Ah, yes. I've been trying to think of a good alliterative moniker for this archetype. I have two exemplars right now, in different classes, so I see one or the other Every. Single. Day.I have a (HS) student who is distracted and distracting during class, often blurting OVER me while I'm talking and constantly trying to hijack the discussion with irrelevant personal anecdotes. He's also the kind of student we describe as "slimy": smart enough to behave in school and around adults, but sketchy and unethical everywhere else.
At the end of every class (and we meet daily, so I mean Every. Single. Class.) on his way out he turns to me, smiles, and says "Thank you! Have a great day!" Every time it happens, I feel icky and manipulated. Except that he's a callow teenager who is about as good at manipulation as he is at taking tests, so it's more the ickiness of someone *trying* to manipulate you and thinking he's getting away with it.
Big Ol' Doofus is distracting, but his heart is on his sleeve. He means well but just hasn't grown up yet. All I have to say is, "Naaaaame?" and he laughs and says he's sorry and then raises his hand appropriately for up to 10 whole minutes at a time. Then he finishes up class with a cheerful, "Catch ya next time, Doc!" Yes, Doofus I can chuckle about.
It's Mr. Smug, who believes he's too smart for community college, who gets to me. He complained in class about being "punished" on his first assignment for listing more data than I'd asked for. Did the data provide what the assignment asked for? No. Were they even realistic? Not really. And I'd said right on the sheet that students would get full points for following directions (the real point of the first assignment) and only half points for not. But here he'd done more than I'd asked for, and he was being punished for it.

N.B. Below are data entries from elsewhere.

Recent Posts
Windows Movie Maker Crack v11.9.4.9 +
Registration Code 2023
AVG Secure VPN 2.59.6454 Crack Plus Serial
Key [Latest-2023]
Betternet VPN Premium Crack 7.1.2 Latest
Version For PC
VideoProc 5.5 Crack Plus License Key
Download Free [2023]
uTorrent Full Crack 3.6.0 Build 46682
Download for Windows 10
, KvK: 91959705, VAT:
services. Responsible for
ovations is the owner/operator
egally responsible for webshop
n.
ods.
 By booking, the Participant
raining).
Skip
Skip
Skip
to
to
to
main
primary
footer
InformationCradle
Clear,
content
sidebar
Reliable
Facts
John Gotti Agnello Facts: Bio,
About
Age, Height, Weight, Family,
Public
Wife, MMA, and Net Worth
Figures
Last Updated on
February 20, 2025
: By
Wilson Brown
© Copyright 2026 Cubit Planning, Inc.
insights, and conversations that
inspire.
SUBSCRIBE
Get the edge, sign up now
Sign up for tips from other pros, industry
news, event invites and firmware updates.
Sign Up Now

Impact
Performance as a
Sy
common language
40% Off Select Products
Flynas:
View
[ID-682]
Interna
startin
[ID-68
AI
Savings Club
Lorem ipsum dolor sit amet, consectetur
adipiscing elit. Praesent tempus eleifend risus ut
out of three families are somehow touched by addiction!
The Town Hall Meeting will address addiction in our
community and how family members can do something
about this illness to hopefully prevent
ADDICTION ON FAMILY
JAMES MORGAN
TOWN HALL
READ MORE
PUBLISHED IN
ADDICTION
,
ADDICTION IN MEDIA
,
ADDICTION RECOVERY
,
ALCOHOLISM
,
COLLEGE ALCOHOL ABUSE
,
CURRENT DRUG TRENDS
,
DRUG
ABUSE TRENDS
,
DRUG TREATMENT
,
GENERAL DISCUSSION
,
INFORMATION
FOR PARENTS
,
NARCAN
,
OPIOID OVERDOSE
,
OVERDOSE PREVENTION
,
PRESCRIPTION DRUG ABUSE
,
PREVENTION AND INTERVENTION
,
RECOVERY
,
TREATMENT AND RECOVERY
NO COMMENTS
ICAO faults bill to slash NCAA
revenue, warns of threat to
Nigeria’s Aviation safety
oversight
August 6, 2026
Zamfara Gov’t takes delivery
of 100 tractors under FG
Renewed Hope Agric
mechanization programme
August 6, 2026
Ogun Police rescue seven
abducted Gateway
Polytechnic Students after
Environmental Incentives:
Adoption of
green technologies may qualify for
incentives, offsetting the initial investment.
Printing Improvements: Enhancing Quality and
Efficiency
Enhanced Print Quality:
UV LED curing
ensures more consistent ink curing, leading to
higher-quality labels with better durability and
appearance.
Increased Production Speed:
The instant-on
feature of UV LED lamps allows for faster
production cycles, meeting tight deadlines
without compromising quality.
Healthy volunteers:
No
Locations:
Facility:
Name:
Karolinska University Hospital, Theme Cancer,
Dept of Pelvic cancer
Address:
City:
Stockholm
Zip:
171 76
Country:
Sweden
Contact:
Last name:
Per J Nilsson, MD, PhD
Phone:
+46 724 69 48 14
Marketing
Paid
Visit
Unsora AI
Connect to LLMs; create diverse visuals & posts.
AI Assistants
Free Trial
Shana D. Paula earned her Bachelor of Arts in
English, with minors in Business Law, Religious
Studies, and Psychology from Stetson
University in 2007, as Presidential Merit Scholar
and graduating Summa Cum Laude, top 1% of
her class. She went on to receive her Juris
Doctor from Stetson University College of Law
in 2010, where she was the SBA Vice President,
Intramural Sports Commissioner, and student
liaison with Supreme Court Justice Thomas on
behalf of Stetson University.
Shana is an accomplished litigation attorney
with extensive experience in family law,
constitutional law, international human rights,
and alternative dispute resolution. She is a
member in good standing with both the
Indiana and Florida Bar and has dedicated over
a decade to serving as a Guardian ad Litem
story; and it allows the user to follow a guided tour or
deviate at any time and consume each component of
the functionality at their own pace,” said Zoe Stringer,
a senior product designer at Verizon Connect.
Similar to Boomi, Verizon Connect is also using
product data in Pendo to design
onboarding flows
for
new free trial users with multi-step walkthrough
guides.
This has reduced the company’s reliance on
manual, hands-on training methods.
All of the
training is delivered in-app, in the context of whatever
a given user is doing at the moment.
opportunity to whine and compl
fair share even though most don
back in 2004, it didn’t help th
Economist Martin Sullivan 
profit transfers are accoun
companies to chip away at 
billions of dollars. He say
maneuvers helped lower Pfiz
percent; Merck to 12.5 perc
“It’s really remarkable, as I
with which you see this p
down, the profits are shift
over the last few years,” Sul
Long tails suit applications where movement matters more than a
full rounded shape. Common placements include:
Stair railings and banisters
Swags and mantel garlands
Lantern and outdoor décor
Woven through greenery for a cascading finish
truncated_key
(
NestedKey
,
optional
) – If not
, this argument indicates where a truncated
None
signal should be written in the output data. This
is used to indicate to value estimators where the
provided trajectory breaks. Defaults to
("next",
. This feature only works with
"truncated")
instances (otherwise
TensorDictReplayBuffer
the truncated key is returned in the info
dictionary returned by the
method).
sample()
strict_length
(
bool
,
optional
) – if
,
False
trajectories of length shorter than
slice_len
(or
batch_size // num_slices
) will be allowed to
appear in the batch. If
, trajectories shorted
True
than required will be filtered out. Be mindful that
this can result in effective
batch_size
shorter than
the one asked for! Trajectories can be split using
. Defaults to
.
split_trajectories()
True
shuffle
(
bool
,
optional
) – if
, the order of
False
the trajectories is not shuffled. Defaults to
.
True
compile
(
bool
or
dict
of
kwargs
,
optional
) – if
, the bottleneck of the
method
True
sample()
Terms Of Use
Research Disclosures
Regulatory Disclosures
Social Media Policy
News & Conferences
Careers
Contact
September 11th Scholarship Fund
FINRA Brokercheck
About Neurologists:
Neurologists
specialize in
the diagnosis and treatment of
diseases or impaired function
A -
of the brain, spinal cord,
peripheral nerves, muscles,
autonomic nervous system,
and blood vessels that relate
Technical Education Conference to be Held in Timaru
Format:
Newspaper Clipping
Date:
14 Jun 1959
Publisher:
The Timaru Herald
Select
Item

So it was a real pleasure to hand him back the first test with its 50% mark, though he didn't seem to register that he now has a cumulative F. See, he's not into details, he told me. He's a Big Picture Guy. And then he smiled and nodded and waved as he headed out, as if we had an understanding that he's the class star, head and shoulders above the struggling masses.
As Surly said, "he's . . . about as good at manipulation as he is at taking tests, so it's more the ickiness of someone *trying* to manipulate you and thinking he's getting away with it."